(Dataset records)
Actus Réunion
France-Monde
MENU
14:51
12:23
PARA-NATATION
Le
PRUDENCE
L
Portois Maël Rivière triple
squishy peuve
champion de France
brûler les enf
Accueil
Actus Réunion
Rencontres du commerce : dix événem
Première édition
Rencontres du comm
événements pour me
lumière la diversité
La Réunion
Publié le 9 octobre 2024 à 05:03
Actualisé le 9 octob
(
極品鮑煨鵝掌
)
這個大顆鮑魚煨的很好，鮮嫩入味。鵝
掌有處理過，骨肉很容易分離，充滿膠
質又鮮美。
...
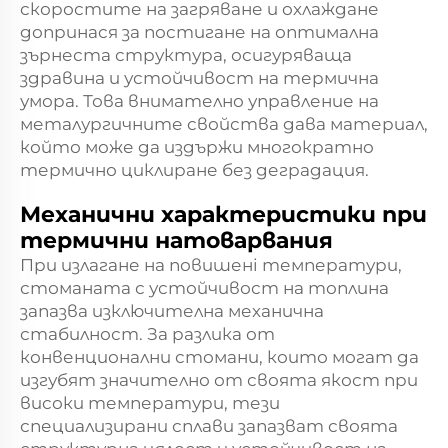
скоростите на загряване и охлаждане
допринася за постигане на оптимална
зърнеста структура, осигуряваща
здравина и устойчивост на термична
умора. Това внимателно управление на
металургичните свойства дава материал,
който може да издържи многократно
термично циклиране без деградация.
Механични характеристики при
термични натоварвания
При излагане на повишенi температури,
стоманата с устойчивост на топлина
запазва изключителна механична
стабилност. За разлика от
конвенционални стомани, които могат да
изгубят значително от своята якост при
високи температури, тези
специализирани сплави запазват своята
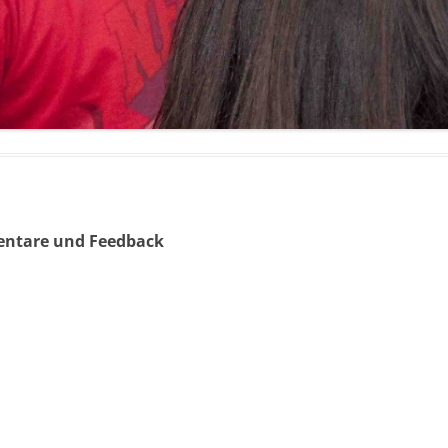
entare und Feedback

* **TASK TO COMPLETE**: Above are the records; copy every line in them that holds the word "устойчивост".

* **OUTPUT FOR THIS TASK**:
здравина и устойчивост на термична
стоманата с устойчивост на топлина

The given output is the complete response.